# what could i put in a ten gallon for life



## C.D. (Jan 31, 2005)

i was thinking about emptying my 10 gallona nd adding its contents to my 37g. i was wondering what could i put in my empty ten athat would live there for life.

i want something interesting. no frogs. as in my opinion they aren't interesting.

thank you


----------



## piranhaqueen (Nov 18, 2004)

C.D. said:


> i was thinking about emptying my 10 gallona nd adding its contents to my 37g. i was wondering what could i put in my empty ten athat would live there for life.
> 
> i want something interesting. no frogs. as in my opinion they aren't interesting.
> 
> ...


won't your puffer eat your guppys if you combine tanks?

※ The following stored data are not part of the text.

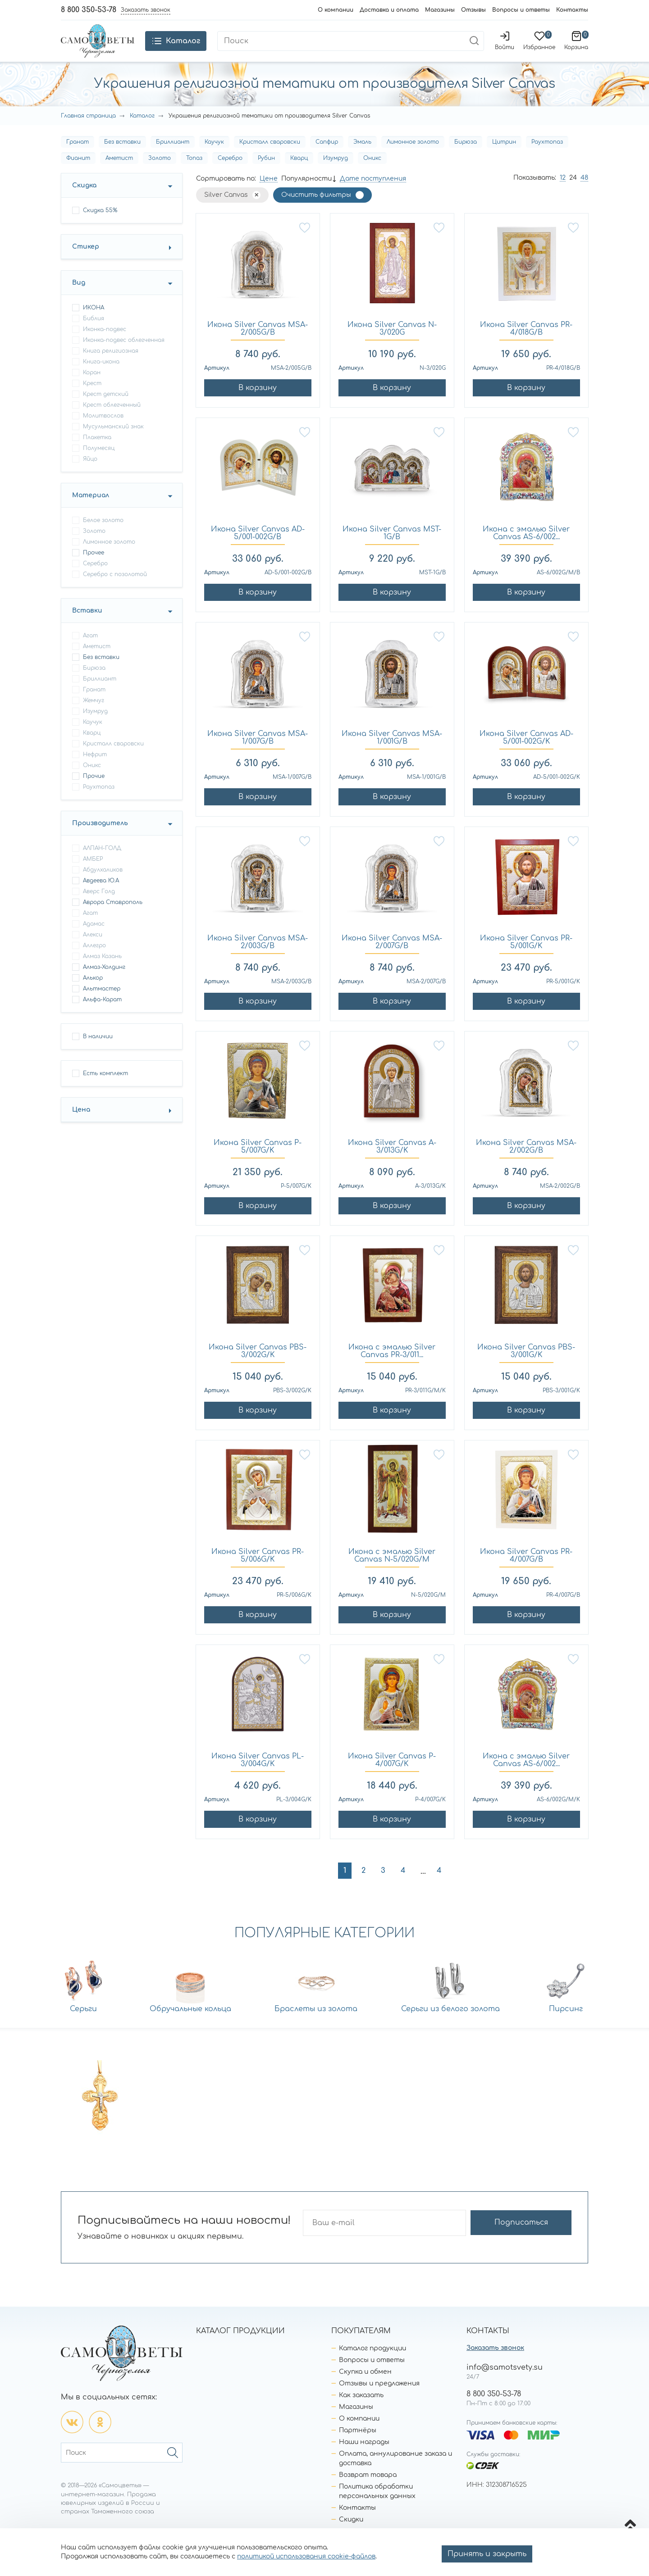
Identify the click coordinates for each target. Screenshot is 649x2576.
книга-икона (101, 379)
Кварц (299, 175)
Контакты (572, 10)
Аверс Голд (99, 908)
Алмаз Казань (102, 973)
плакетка (97, 454)
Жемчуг (93, 717)
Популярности (306, 195)
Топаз (194, 175)
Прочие (94, 793)
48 (584, 194)
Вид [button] (78, 299)
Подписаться (536, 2239)
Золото (159, 175)
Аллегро (94, 962)
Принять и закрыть (487, 2554)
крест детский (105, 411)
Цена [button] (81, 1126)
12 (563, 194)
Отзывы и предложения (379, 2400)
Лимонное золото (413, 159)
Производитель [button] (100, 840)
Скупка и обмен (365, 2388)
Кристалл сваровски (269, 159)
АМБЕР (93, 876)
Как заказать (361, 2411)
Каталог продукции (372, 2365)
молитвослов (103, 433)
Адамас (94, 941)
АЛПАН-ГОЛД (102, 865)
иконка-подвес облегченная (124, 357)
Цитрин (504, 159)
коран (92, 389)
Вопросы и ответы (521, 10)
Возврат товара (368, 2491)
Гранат (77, 159)
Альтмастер (101, 1006)
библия (93, 335)
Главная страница (88, 133)
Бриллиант (172, 159)
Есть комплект (105, 1090)
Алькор (93, 995)
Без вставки (122, 159)
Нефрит (95, 771)
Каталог (142, 133)
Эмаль (362, 159)
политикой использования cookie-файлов (306, 2556)
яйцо (90, 476)
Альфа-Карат (102, 1016)
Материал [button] (90, 512)
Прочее (93, 570)
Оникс (372, 175)
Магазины (440, 10)
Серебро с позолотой (115, 591)
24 (573, 194)
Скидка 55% (100, 227)
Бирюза (465, 159)
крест (92, 400)
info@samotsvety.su (504, 2384)
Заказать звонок (495, 2364)
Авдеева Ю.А (101, 898)
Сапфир (326, 159)
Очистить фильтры (316, 212)
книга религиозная (110, 368)
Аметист (119, 175)
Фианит (78, 175)
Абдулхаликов (103, 887)
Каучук (214, 159)
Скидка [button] (84, 202)
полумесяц (98, 465)
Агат (90, 653)
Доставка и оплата (389, 10)
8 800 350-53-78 (88, 10)
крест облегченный (112, 422)
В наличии (98, 1053)
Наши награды (364, 2458)
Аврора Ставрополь (112, 919)
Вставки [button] (87, 627)
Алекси (92, 952)
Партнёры (357, 2447)
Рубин (266, 175)
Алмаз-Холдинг (104, 984)
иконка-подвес (104, 346)
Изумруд (335, 175)
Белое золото (103, 537)
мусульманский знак (113, 444)
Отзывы (473, 10)
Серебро (230, 175)
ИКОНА (93, 325)
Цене (269, 195)
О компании (335, 10)
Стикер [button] (85, 263)
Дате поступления (373, 195)
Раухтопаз (547, 159)
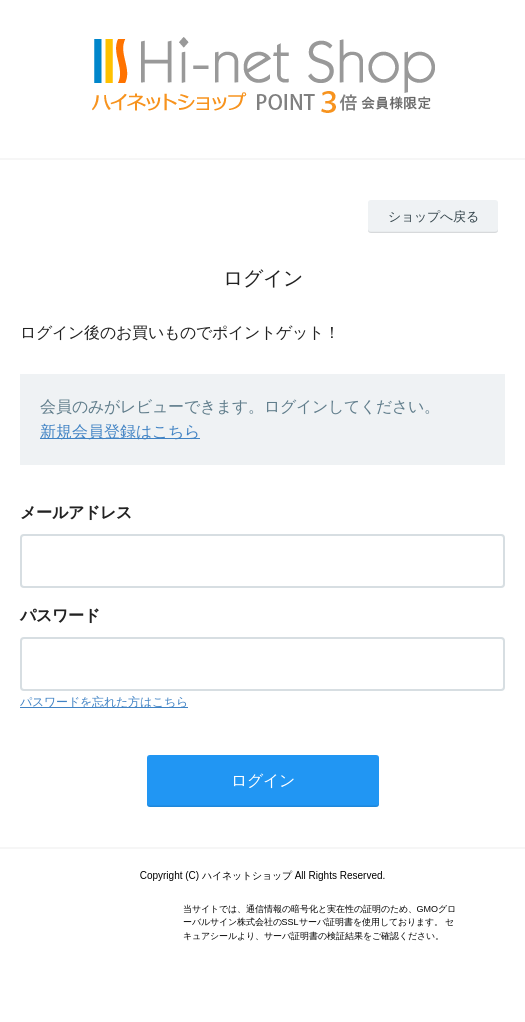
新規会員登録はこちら (120, 431)
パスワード (60, 615)
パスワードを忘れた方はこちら (104, 702)
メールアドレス (76, 512)
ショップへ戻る (433, 216)
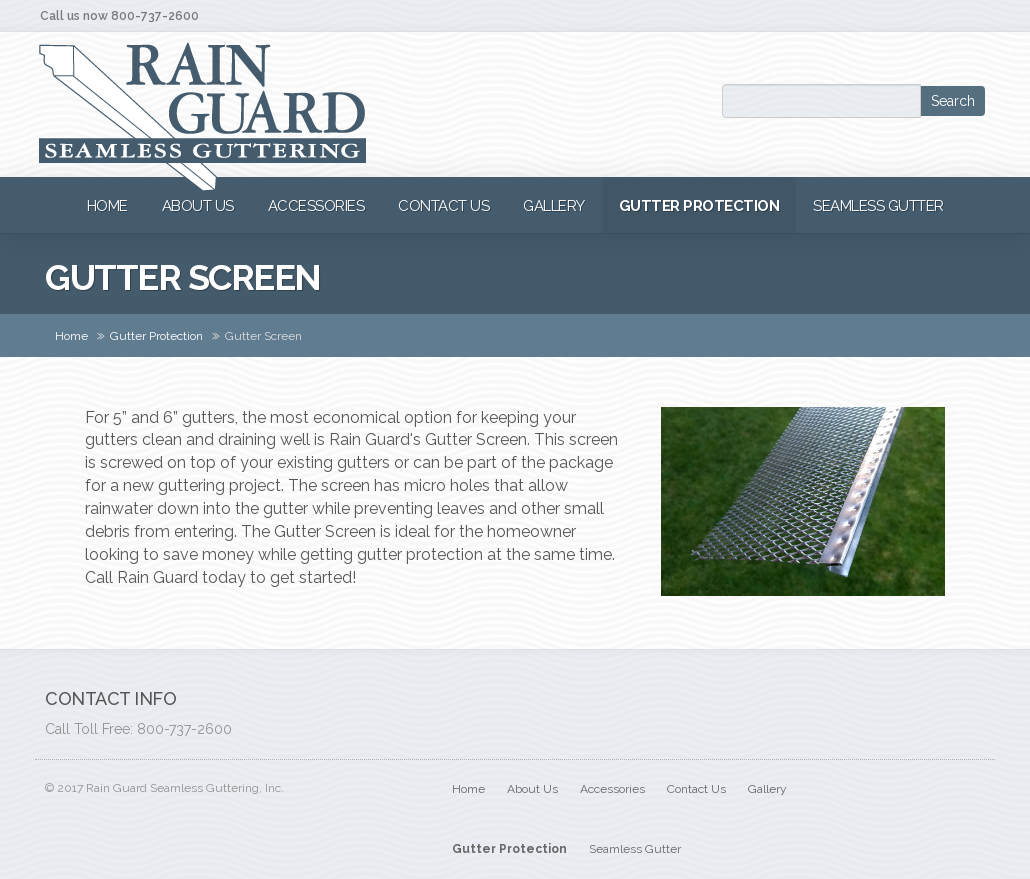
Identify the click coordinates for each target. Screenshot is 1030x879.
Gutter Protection (156, 336)
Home (71, 336)
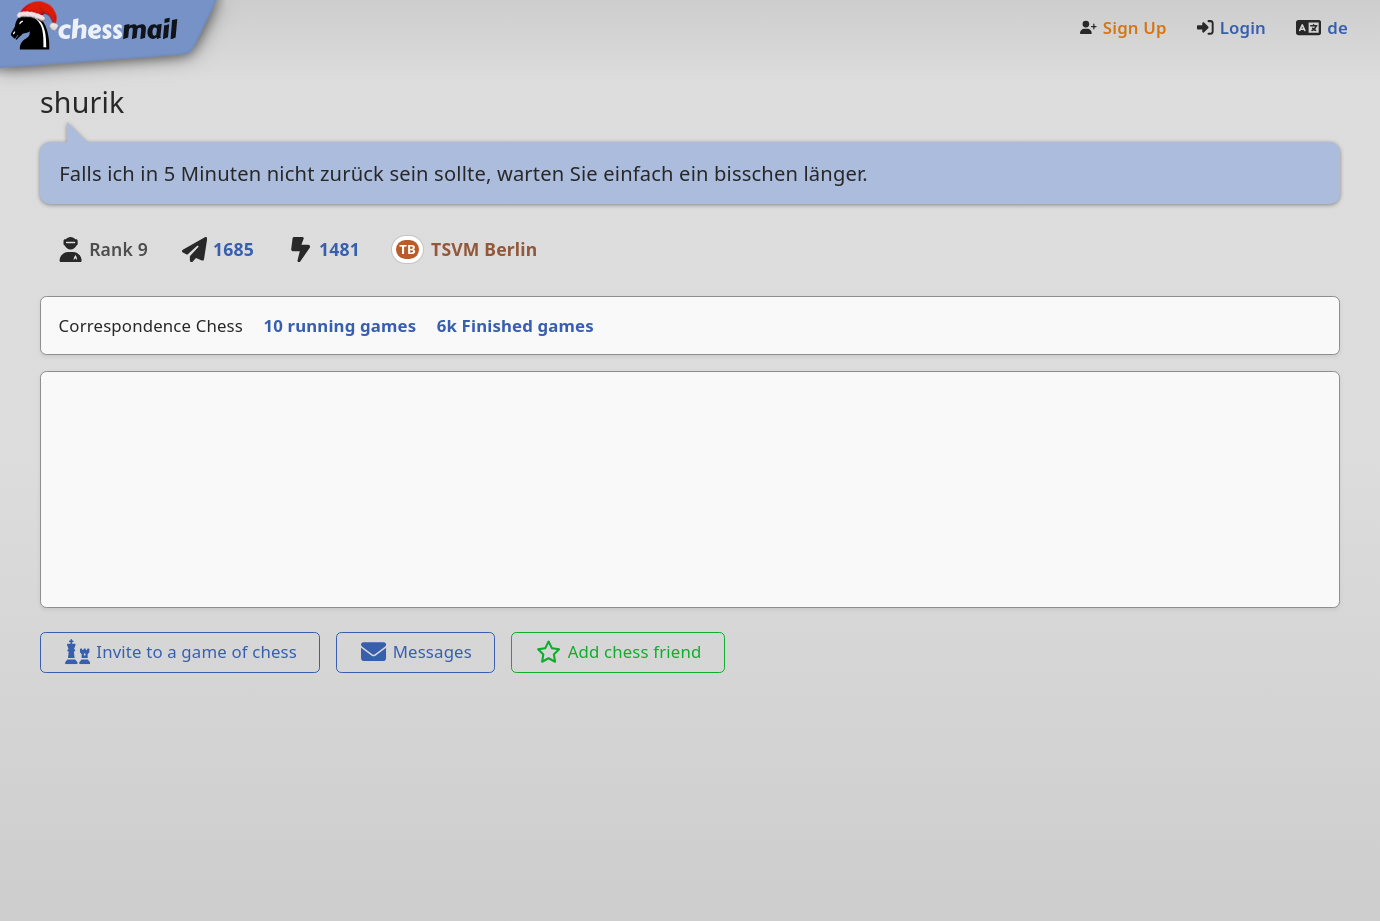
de (1321, 27)
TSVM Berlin (484, 249)
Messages (416, 651)
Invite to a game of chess (180, 651)
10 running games (340, 325)
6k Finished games (515, 325)
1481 (323, 249)
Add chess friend (618, 651)
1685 (217, 249)
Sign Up (1122, 27)
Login (1230, 27)
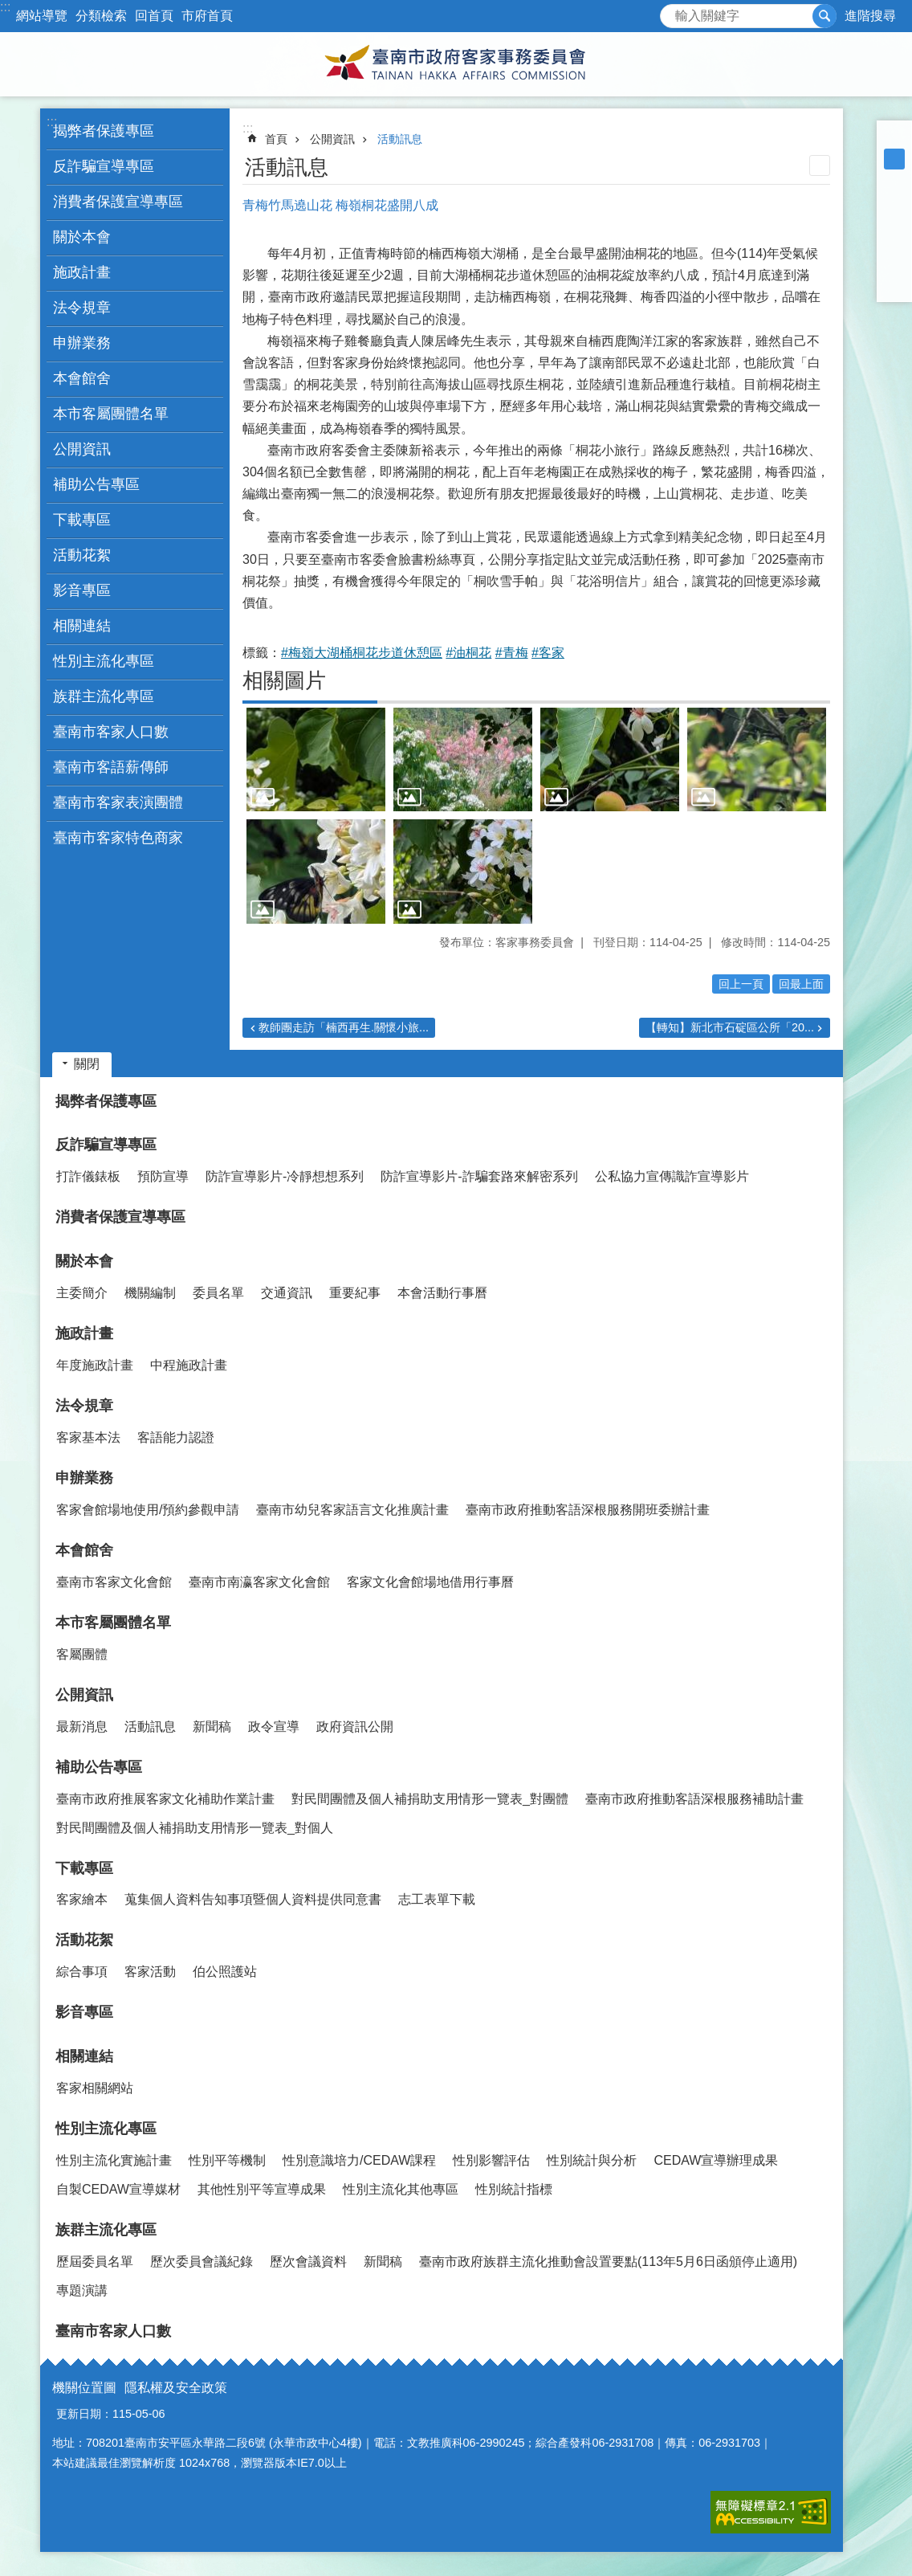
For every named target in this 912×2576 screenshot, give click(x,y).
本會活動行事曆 (442, 1293)
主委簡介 (82, 1293)
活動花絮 (84, 1940)
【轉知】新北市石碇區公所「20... (729, 1027)
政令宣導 (273, 1726)
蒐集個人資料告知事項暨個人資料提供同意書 (252, 1899)
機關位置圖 (84, 2387)
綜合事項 (82, 1971)
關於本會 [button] (82, 237)
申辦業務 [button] (82, 343)
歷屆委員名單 (94, 2261)
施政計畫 (84, 1333)
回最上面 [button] (801, 984)
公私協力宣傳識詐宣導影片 (672, 1176)
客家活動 (150, 1971)
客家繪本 (82, 1899)
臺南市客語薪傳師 (111, 767)
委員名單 (218, 1293)
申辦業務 (84, 1478)
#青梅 (511, 652)
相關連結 (84, 2056)
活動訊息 (399, 139)
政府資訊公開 (354, 1726)
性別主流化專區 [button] (103, 661)
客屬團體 (82, 1654)
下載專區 (84, 1868)
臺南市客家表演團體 (118, 802)
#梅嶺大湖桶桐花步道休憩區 (361, 652)
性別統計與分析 (592, 2160)
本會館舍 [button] (82, 378)
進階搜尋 (870, 15)
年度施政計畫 (94, 1365)
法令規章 (84, 1406)
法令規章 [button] (82, 308)
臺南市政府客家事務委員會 (456, 64)
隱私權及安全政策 (175, 2387)
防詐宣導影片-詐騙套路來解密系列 (479, 1176)
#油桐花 (468, 652)
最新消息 (82, 1726)
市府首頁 (207, 15)
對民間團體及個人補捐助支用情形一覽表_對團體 (429, 1799)
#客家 (547, 652)
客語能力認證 (175, 1437)
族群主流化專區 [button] (103, 696)
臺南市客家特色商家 (118, 838)
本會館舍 (84, 1550)
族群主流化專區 (106, 2230)
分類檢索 (101, 15)
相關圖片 (284, 680)
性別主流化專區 (106, 2129)
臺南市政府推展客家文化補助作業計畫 (165, 1799)
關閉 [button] (87, 1064)
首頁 (276, 139)
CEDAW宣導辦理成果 (715, 2160)
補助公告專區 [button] (96, 484)
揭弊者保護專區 (103, 131)
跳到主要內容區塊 (8, 8)
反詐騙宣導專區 (106, 1145)
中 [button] (894, 159)
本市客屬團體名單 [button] (111, 414)
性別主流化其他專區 (400, 2189)
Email (894, 284)
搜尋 (673, 11)
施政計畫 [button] (82, 272)
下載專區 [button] (82, 520)
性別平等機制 (227, 2160)
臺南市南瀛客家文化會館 (259, 1582)
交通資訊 (286, 1293)
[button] (315, 760)
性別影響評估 (491, 2160)
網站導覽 (41, 15)
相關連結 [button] (82, 626)
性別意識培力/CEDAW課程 (359, 2160)
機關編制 (150, 1293)
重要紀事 (355, 1293)
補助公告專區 (98, 1767)
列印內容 (819, 165)
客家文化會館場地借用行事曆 (430, 1582)
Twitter (894, 242)
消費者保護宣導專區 (118, 202)
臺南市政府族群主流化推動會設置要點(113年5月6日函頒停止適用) (608, 2261)
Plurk (894, 221)
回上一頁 (741, 984)
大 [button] (894, 179)
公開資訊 (332, 139)
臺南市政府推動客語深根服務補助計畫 (694, 1799)
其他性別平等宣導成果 (261, 2189)
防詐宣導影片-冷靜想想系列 (285, 1176)
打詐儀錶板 (88, 1176)
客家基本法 (88, 1437)
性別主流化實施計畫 (114, 2160)
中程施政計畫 (188, 1365)
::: (5, 7)
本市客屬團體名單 (113, 1623)
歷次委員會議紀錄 (201, 2261)
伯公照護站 (225, 1971)
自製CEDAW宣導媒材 (118, 2189)
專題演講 (82, 2290)
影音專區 (82, 590)
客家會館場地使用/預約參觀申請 (147, 1510)
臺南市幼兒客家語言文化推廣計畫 (352, 1510)
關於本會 (84, 1261)
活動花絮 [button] (82, 555)
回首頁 (154, 15)
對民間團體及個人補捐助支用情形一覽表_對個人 (194, 1828)
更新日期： (84, 2413)
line (894, 263)
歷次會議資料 (308, 2261)
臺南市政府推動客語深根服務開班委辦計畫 (588, 1510)
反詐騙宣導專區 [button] (103, 166)
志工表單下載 (436, 1899)
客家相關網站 (94, 2088)
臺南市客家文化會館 (114, 1582)
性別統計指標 (513, 2189)
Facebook (894, 200)
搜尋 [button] (824, 16)
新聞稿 (212, 1726)
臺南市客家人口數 (111, 732)
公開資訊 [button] (82, 449)
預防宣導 (163, 1176)
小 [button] (894, 138)
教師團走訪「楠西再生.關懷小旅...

One of my favorite fish of all time was a dojo loach. although they are not very attractive, they are so personable. I would think a 10 gal would be fine, but I had mine in a 30. They are friendly, he used to eat pellets outa my hands (kinda like oscars, but look somewhat like an eel) they are a scaleless fish. can go in a community tank. lots of fun


----------



## oojit (Feb 24, 2005)

are u talkin about fish or reptiles? cause ur in the rep sec


----------



## C.D. (Jan 31, 2005)

yeah i was talking about reptiles. . .

and i don't think the puffer will eat the guppies. they are as big as it is


----------



## oojit (Feb 24, 2005)

C.D. said:


> yeah i was talking about reptiles. . .
> 
> and i don't think the puffer will eat the guppies. they are as big as it is
> [snapback]947518[/snapback]​


i dunno. puffers are badasses and they might eat he guppies


----------



## psychofish (Jun 5, 2004)

Pac Man frog


----------



## C.D. (Jan 31, 2005)

i was kinda not wanting a frog. becasue all they do is lay there.


----------



## Eden (Jan 13, 2005)

Read up on leopard geckos. they make intresting pets and one can be comfortably housed in a ten gal
Burf's leo care sheet


----------



## psychofish (Jun 5, 2004)

most everything is just gonna lay there.

I have a golden gecko that does the same thing.

You could get a couple fire bellyed toads

they are pretty active


----------



## mrodge (Nov 13, 2004)

fence lizard maybe

baby turtle?

maybe like a ribbon snake, i suggest these things to everyone caus ei have them and there really cool


----------